李枕闻言,微微颔首,目光投向苍穹,仿佛在解读云卷云舒间蕴含的天地至理。
良久,李枕收回目光,声音清越,回荡在山谷之间:
“巫莘所述古礼,诚敬庄重,本无不妥。”
“然今日天地之气,却与古礼相悖。”
“方才我观天象,日居中天,云气如练,清透无杂,此乃‘天垂祥瑞,主生忌杀’之兆。
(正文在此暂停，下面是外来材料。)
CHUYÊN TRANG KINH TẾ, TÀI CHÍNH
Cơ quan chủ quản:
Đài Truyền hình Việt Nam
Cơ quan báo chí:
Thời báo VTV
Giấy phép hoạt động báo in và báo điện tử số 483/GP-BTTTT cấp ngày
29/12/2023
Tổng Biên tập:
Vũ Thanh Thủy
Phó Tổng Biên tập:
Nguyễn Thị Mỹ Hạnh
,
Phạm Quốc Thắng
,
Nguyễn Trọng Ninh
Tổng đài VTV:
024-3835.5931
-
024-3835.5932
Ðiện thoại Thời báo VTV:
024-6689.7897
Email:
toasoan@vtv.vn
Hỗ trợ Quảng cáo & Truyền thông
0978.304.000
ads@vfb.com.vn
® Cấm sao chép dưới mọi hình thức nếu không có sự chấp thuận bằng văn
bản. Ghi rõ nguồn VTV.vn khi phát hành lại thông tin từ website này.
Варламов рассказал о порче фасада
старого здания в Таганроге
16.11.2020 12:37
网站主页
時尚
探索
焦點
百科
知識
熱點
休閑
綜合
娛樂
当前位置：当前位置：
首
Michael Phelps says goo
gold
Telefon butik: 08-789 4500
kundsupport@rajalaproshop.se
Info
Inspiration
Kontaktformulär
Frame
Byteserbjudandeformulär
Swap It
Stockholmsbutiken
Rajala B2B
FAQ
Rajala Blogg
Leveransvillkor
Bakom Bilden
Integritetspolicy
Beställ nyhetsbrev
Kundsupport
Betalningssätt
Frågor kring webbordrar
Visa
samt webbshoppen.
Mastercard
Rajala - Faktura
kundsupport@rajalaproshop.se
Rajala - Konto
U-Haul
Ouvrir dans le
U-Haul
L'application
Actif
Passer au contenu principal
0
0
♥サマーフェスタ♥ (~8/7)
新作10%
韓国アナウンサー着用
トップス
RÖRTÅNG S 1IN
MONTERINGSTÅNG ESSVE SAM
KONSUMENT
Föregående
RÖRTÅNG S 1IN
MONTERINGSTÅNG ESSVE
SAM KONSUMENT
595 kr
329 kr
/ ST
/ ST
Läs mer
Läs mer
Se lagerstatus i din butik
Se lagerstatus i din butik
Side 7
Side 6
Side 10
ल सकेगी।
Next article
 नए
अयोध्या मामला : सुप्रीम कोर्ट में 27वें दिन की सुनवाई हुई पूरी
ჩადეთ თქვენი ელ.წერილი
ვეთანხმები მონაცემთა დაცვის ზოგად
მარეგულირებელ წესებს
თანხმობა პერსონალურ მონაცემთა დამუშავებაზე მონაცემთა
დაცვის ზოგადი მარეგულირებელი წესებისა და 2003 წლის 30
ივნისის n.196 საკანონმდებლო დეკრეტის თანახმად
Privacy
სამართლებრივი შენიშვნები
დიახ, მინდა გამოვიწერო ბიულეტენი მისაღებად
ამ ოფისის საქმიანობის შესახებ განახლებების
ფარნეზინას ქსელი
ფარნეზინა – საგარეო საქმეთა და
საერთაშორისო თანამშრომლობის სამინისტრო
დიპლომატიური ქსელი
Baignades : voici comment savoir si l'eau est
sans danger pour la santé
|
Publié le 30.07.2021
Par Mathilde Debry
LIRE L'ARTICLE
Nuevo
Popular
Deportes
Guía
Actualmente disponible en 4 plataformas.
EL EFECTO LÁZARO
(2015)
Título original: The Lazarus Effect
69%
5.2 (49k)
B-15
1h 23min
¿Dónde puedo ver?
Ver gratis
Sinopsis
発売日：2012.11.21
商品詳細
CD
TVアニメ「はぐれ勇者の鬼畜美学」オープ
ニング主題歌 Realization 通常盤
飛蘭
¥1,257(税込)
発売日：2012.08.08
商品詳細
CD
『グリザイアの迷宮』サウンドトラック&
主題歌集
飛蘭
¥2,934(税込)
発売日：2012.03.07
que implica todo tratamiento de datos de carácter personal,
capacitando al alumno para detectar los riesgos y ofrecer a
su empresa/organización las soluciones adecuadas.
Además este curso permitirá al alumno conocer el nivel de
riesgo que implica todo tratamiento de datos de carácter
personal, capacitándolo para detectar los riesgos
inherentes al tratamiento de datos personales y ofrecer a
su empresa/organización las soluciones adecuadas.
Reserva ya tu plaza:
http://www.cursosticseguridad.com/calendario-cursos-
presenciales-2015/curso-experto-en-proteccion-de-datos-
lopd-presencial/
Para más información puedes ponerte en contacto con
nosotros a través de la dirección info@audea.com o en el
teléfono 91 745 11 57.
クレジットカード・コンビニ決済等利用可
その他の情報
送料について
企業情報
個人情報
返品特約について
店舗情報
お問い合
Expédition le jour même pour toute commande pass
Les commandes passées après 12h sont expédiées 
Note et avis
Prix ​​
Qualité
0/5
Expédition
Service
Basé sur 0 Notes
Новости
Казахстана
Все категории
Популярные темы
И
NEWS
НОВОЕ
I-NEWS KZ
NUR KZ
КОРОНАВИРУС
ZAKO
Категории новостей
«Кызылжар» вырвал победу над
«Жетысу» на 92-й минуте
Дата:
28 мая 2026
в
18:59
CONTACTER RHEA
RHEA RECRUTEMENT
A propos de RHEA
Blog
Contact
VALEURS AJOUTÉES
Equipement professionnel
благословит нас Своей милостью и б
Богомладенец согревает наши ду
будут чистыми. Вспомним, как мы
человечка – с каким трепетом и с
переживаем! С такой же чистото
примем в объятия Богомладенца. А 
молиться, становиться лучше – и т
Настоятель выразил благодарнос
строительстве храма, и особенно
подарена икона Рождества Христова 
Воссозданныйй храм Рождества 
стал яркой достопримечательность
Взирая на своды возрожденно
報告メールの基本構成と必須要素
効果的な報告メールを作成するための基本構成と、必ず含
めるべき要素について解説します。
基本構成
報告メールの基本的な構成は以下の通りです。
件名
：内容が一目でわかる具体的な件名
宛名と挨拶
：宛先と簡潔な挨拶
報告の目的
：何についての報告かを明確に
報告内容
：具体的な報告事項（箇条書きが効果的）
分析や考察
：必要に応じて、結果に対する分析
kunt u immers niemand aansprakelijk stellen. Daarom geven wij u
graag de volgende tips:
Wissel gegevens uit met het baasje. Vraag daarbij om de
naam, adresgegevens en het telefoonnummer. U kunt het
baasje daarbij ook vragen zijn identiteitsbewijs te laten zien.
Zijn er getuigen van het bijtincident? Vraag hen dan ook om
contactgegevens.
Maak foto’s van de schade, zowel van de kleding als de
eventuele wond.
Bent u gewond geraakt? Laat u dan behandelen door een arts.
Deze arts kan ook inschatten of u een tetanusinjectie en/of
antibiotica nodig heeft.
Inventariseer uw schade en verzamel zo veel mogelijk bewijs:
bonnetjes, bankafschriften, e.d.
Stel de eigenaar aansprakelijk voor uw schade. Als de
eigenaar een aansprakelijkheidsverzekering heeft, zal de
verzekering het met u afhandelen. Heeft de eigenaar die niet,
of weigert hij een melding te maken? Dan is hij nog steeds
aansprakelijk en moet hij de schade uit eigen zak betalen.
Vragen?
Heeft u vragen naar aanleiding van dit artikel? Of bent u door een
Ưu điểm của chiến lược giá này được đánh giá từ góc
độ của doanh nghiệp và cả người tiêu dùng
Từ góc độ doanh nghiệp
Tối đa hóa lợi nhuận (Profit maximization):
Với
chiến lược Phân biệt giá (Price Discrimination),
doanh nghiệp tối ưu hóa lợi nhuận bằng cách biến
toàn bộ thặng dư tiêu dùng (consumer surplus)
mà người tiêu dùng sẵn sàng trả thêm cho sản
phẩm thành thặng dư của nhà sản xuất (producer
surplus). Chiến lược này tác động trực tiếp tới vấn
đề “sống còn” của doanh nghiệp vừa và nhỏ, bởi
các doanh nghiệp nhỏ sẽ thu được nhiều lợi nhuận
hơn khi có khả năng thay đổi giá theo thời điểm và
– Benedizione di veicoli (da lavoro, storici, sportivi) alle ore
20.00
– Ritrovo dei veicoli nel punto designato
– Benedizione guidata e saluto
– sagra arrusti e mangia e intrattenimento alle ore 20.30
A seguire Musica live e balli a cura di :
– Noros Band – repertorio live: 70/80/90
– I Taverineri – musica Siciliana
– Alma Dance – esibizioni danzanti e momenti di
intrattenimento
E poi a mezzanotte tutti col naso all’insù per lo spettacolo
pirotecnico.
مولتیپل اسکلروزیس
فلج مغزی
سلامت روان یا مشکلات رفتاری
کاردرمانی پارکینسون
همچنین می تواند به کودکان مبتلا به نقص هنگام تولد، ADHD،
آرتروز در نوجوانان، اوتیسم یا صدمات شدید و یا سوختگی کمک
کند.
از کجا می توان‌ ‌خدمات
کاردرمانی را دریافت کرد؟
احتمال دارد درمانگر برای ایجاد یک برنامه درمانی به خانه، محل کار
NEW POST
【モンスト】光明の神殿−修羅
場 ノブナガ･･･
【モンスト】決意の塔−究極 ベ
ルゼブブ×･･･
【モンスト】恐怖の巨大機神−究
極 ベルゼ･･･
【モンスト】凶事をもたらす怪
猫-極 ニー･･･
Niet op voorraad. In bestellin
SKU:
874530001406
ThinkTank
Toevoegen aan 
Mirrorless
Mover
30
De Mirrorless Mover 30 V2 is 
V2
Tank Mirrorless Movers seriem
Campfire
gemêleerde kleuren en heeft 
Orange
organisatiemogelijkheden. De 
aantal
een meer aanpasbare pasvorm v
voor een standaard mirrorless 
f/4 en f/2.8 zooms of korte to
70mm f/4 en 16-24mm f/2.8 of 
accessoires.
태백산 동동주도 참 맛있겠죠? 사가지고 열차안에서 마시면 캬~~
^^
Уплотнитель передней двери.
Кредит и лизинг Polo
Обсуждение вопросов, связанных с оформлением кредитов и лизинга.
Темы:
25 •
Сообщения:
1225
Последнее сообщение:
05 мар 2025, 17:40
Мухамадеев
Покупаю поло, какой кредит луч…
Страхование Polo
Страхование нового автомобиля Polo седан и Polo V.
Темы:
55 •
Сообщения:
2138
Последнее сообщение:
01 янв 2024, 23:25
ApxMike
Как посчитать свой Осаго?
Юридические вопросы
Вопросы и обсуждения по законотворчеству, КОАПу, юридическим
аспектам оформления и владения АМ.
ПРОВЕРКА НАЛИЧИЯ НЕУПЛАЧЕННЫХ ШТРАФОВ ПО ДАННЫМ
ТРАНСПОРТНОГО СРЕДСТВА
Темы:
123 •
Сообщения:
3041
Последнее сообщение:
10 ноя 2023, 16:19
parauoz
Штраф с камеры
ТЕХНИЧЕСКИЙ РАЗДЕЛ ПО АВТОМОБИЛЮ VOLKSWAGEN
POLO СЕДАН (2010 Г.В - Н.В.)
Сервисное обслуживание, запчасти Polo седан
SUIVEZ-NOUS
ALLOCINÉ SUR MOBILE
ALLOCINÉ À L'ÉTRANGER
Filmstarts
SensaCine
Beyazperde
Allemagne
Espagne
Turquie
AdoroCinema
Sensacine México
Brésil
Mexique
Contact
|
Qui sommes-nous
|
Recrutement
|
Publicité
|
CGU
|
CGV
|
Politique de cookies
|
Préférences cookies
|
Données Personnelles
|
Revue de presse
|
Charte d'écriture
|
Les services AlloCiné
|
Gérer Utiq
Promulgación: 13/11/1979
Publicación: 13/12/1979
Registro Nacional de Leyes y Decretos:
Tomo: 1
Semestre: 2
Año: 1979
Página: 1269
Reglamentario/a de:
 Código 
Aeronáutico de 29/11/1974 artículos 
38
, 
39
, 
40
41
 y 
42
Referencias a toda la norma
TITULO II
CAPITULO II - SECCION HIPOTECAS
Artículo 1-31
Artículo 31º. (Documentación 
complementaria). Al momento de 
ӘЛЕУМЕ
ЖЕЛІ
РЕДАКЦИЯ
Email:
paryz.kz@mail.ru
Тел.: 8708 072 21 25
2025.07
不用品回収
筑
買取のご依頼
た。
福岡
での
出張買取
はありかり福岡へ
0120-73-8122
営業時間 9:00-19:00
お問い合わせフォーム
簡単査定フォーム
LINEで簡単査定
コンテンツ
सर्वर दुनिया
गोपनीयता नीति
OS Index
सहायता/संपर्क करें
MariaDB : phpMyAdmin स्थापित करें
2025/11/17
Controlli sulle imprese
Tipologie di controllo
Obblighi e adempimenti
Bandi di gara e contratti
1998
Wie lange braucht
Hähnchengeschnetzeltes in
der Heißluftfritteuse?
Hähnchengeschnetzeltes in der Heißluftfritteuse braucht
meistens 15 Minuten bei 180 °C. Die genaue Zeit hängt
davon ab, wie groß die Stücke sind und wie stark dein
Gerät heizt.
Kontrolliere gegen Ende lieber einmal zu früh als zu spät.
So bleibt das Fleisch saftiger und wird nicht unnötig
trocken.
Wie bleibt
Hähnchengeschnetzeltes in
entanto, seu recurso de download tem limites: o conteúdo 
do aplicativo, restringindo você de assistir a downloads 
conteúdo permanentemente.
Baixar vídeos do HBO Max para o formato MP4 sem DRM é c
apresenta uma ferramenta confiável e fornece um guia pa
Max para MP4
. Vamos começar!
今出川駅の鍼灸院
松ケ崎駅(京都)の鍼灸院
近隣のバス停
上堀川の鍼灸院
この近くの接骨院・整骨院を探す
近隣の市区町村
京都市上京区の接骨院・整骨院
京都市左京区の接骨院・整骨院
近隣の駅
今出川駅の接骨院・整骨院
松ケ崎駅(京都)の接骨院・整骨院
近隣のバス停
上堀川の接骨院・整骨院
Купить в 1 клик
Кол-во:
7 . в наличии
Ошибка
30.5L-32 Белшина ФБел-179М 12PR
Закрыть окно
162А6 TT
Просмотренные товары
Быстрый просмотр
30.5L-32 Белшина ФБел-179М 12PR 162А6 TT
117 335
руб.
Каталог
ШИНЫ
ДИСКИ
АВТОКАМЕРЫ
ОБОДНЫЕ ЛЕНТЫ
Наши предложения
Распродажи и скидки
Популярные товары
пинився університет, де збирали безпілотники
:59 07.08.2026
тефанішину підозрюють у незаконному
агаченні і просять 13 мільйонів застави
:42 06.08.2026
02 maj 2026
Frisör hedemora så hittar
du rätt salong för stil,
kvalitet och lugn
”
“再察地脉,宗庙地基之下,新草破土,生机勃发,此乃‘地脉喜和,恶血腥’之证。”
他顿了顿,目光扫过祭坛两侧的贵族与下方民众,继续说道:
“古礼用人牲、牛牲、犬牲,其意虽诚,然其性过刚,杀气过重。”
“血肉之腥凝滞庙庭,会冲散天地间的‘生养之气’。”
“人魂之怨,牛性之犟,犬勇之戾,三者合一。”
“其肃杀之气会冲撞今日天地间充盈的‘生发祥和’之机,更与东方紫气相悖。”
“先祖归宗,本为护佑后人,若见庙前怨气萦绕,岂会安心受祭。”
“若强行献祭,非但不能取悦先祖,反会污浊庙基灵性,使祖灵难安,福泽受阻。”
“此非敬祖,实为损德。”
他话语一转:“故,依天象所示,今日落成大祭,当行‘厚生广济’之新礼,以合天心,以顺地德!”
“其一,撤去人牲、牛牲、犬牲.”
“人牲以‘百人诚祷’代之,可选百名德高望重或心诚志坚之族人、工匠,于祭典之时,心怀至诚,默诵祷文,其‘众愿’之力,纯净绵长,更胜血肉之献!”
“其二,增用豕牲二百头,羊牲一百五十头!”
“豕,性温顺,多子嗣,象征我李氏根基丰饶,血脉昌盛,人丁兴旺!”
“羊,性驯良,其音谐‘祥’,以其献祭,正合今日紫气东来之‘吉祥安泰’!”
“此二牲,皆为大地上繁衍最盛之生灵,以其‘旺盛之生机’与‘祥和之本性’献祭,方能真正呼应上天‘生养’之德。”
“使我宗庙根基得大地滋养,生机勃勃!”
他特意增加了豕和羊的数量,以弥补撤去牛、犬后可能减少的肉食分配。
确保参与观礼和仪式的众人,依旧能分得足量的胙肉。
免得损了他们的利益,让人心生不满。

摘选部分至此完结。